Наш автор вспоминает свою молодость в городе, какой оказался в центре конфликта в Нагорном КарабахеСергей Есенин в 1925 году в последний раз приехал в Баку. Хотел ехать дальней – в Шираз и Тегеран. “Недаром мусульмане говорят: если он не поет, значит, он не из Шуши, если он не пишет, значит, он не из Шираза”, – объяснял в посланье Галине Бениславской. А еще сообщал, что по дороге его ограбили бандиты и что ему срочно нужно выслать деньги…
После росписи. Шуша. 1958 год. Фото: из архива Владимира Наджарова
…В Иране Есенину побывать не пришлось. До Шуши, очевидно, он тоже не добрался, потому писал свои "Персидские мотивы" в Мардакянах.
"Не могу долго жить без Баку и без бакинцев. Опять приехал к вам", – сообщал Есенин во время того приезда. Последнего. Жить поэту оставалось недолго. В конце декабря 1925-го его обнаружат мертвым в номере отели "Англетер" в Ленинграде.
…Я армянин. Родом из Баку. Учился в Азербайджанском педагогическом институте русского языка и литературы имени Ахундова. И творчество Есенина мне вблизи. Правда, во время учебы на публике я читал не его стихи. Например, во время приезда в институт азербайджанского поэта Самеда Вургуна мне довелось прочесть строки Константина Симонова:
Мой друг Самед Вургун,
Баку Покинув, прибыл в Лондон.
Бывает так – большевику
Вдруг надо сгонять к лордам…
Самед Вургун улыбнулся: "Всегда с волнением слушаю эти стихи". А потом помрачнел – рассказал, что в новоиспеченный трехтомник Симонова не хотят включать это стихотворение. Чтобы не усугублять и без того не самые хорошие отношения с Великобританией.
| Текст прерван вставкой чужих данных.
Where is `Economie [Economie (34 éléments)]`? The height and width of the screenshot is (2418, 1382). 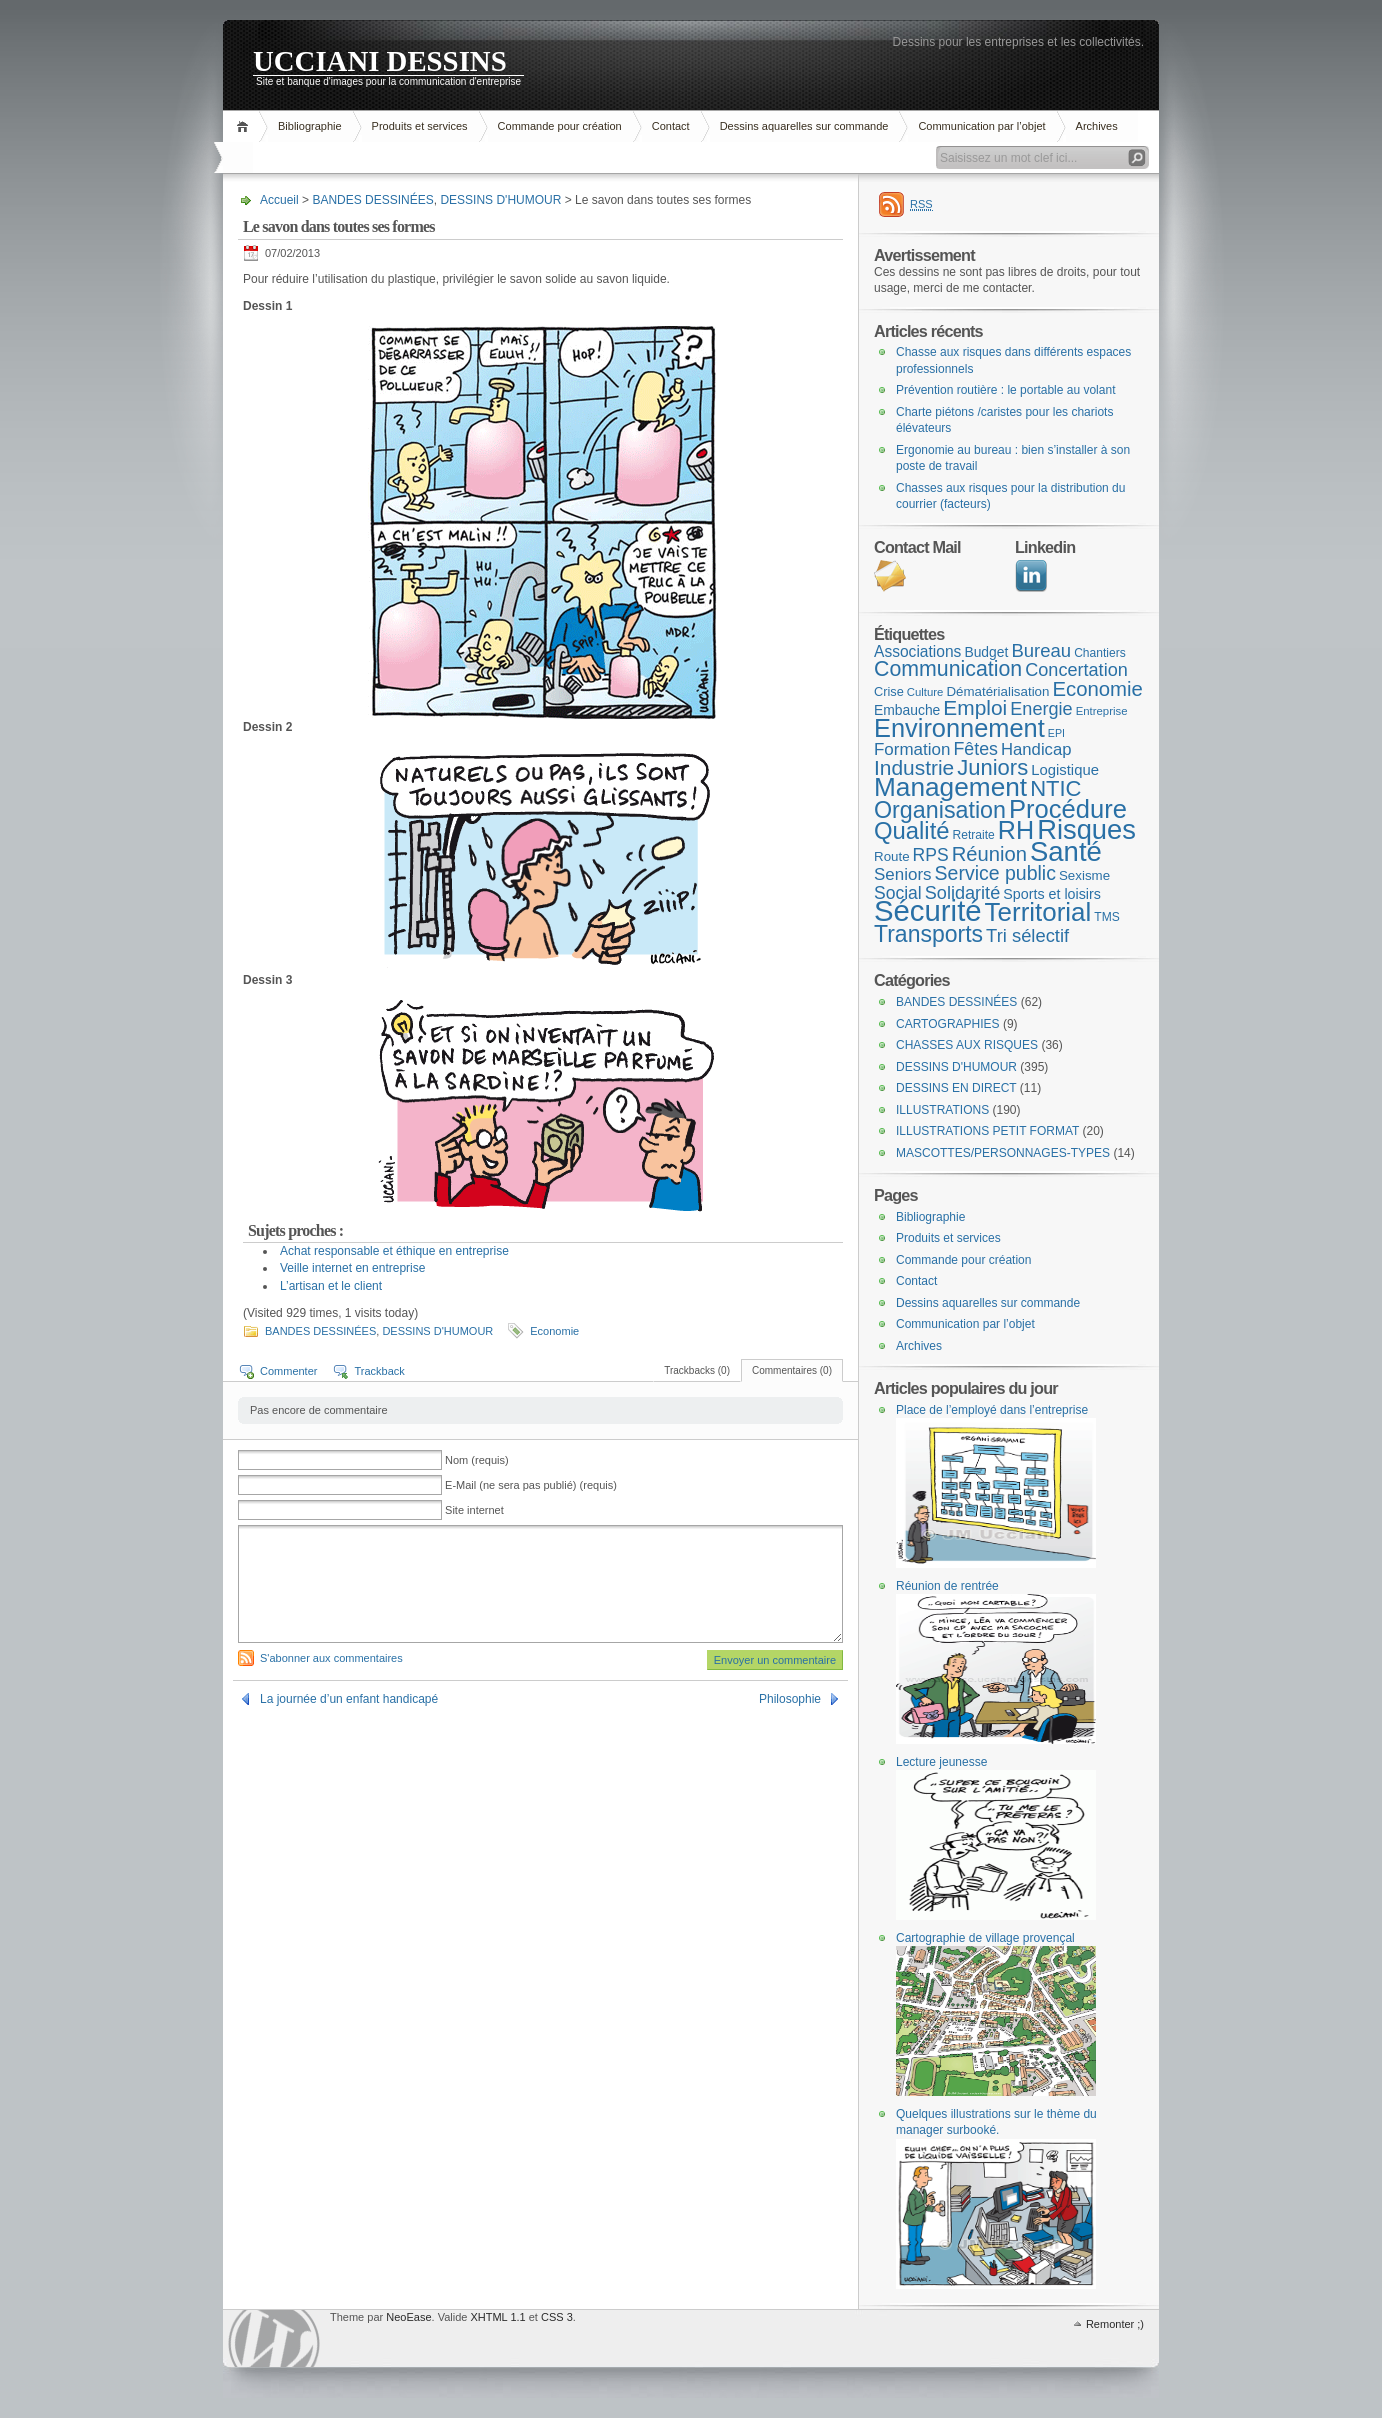 Economie [Economie (34 éléments)] is located at coordinates (1097, 689).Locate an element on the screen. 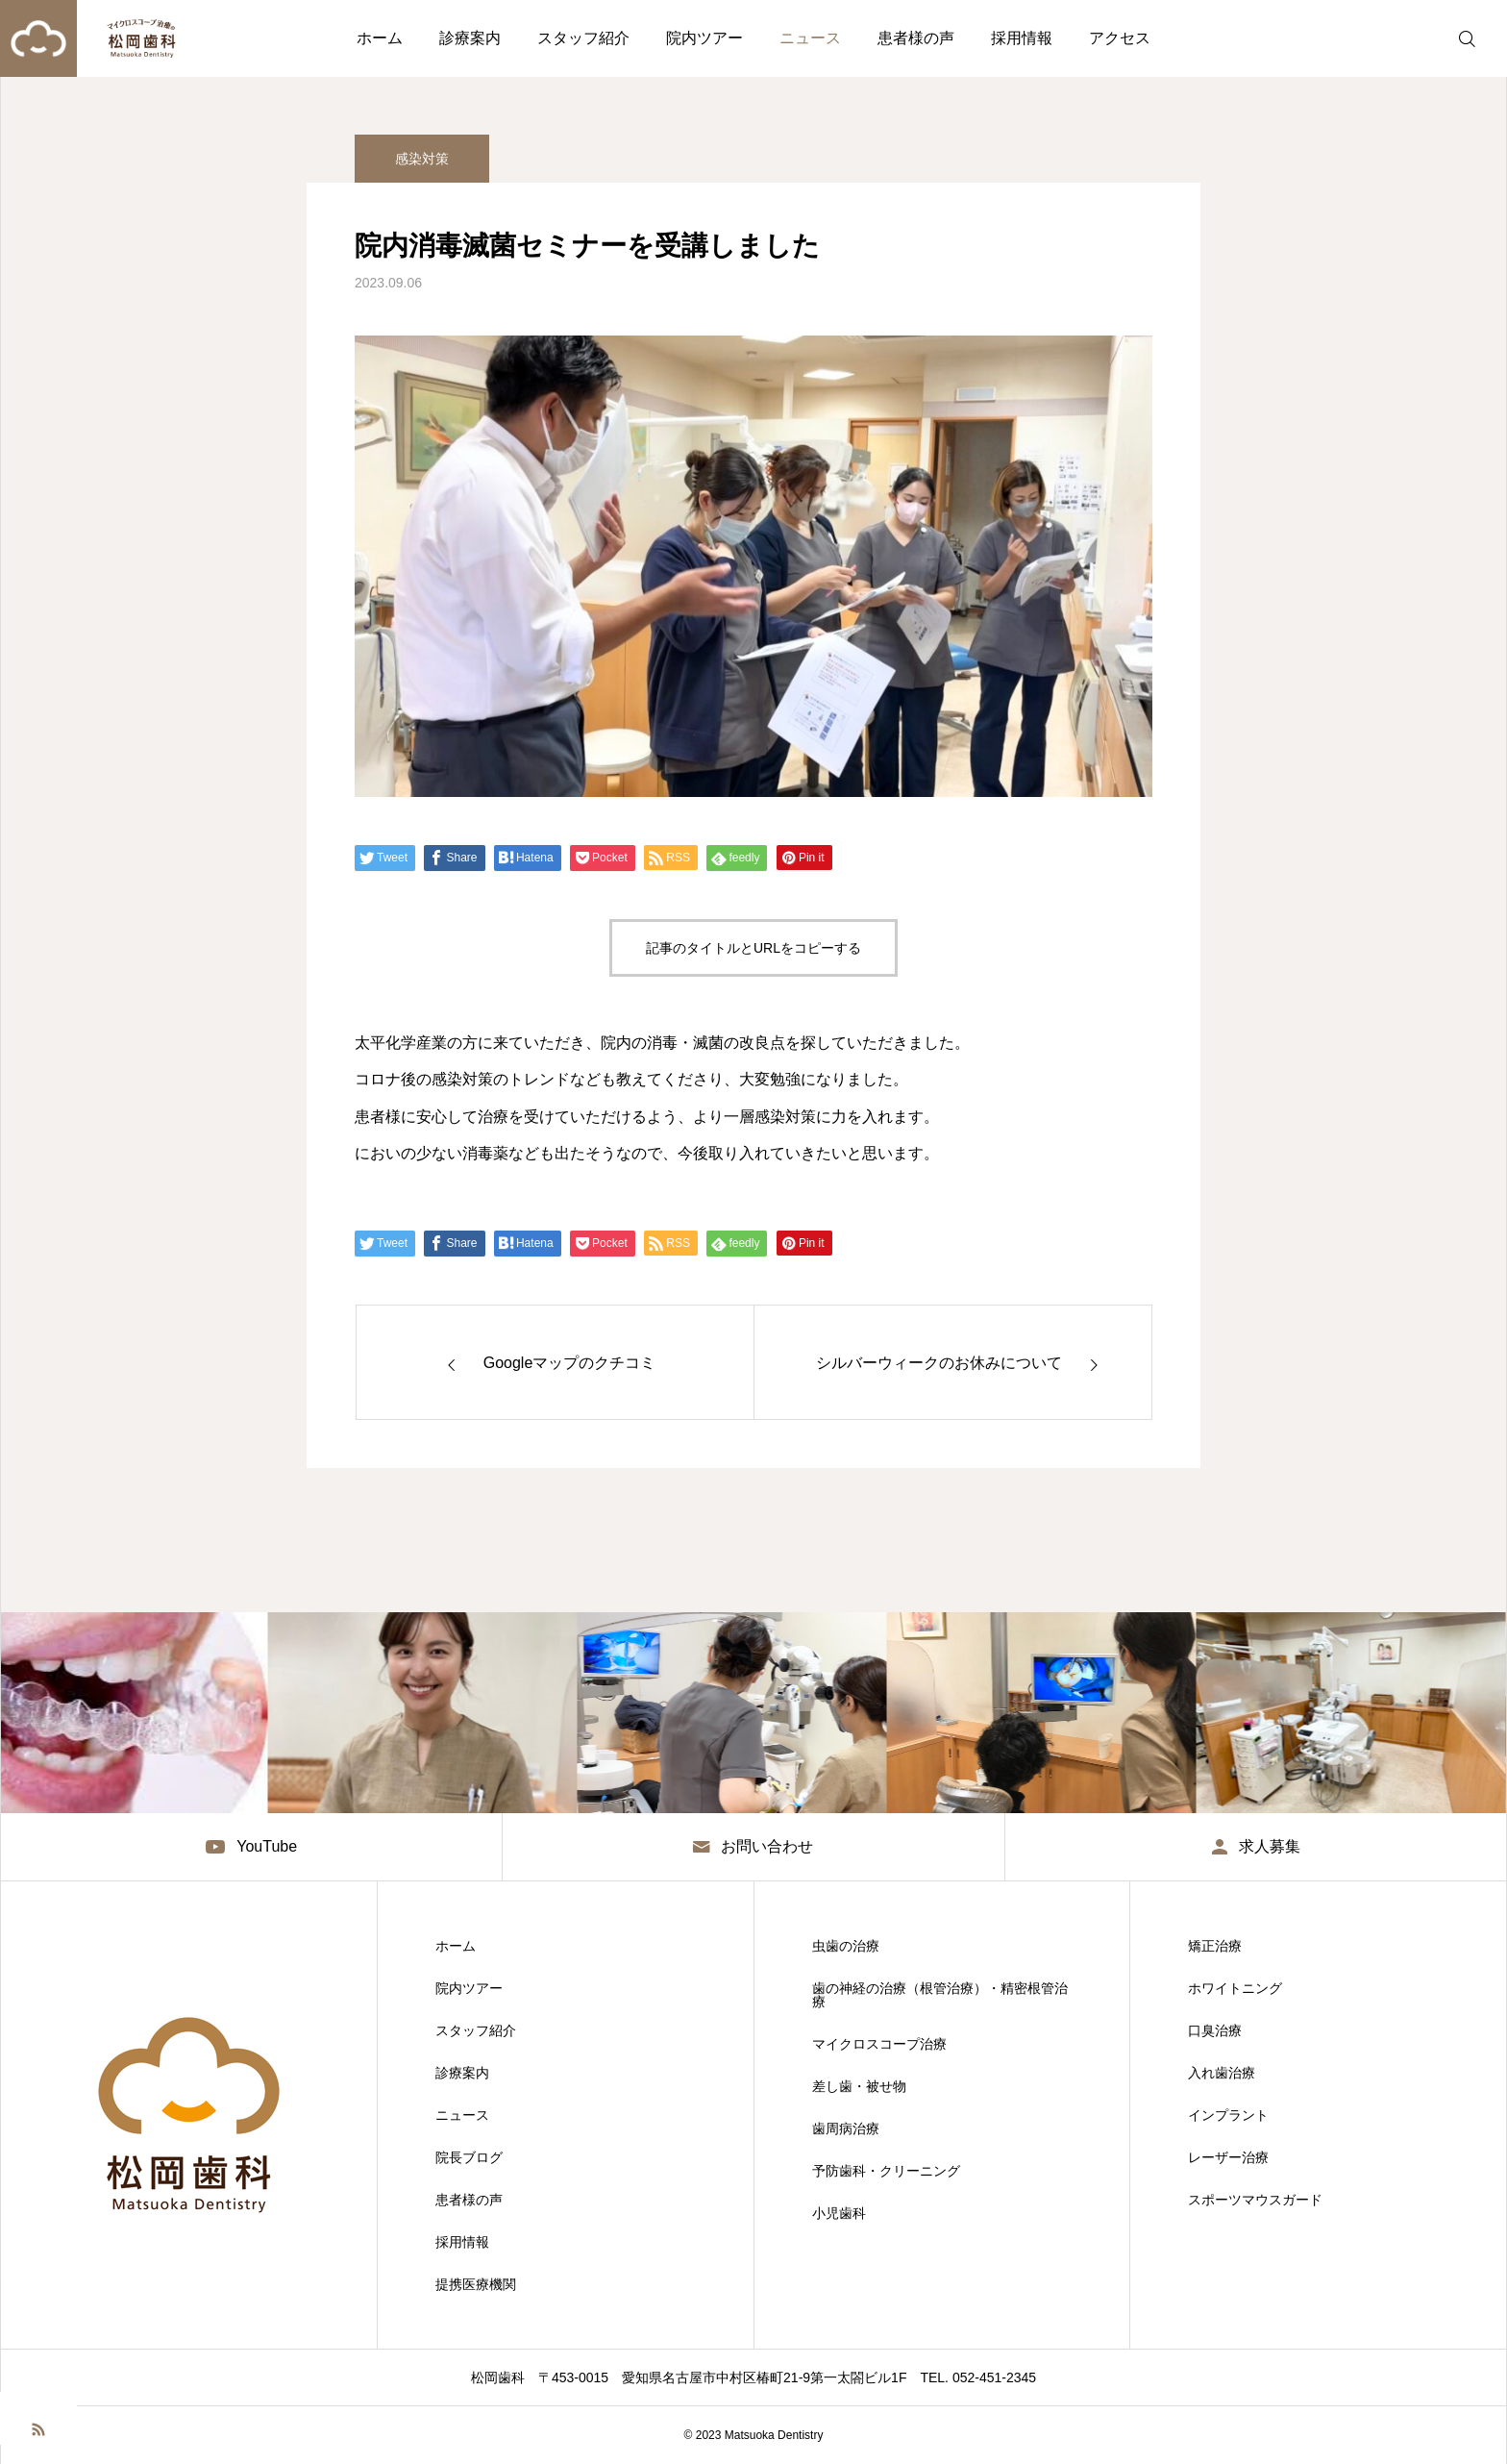 This screenshot has width=1507, height=2464. 診療案内 is located at coordinates (470, 38).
Но Есенин все равновелико оставался со мной.
После окончания института меня распределили учителем в Шушу. Куда так рвался поэт. Я преподавал русский стиль в местной школе.
А во время одной из поездок в Баку познакомился со своей будущей женой Жанной. Она из Подмосковья. Окончила институт с алым дипломом и могла бы остаться в Москве. Но сама вызвалась ехать в Баку и преподавать в школе для глухонемых.
Мы расписались в Шуше в 1958-м. Сохранилось несколько снимков, в том числе, возле монумента Татевосу Тамирянцу, который в начале ХХ века на свои деньги построил водопровод для города. Памятник ему никогда не трогали, под чьей волей бы ни находился город.
Шуша – удивительное место. Прекрасная погода. Замечательные люди. Как-то мы пошли в кино. Новые полотна привозили редко, но тут на объявлении было написано про премьеру. Набился полный зал. Такого в Шуше и правда еще не показывали. Это был… скрипичный концерт литовского оркестра!
– Дядя Мамед! Куда мы угоди?! – народ начал смеяться и кричать, призывая билетера.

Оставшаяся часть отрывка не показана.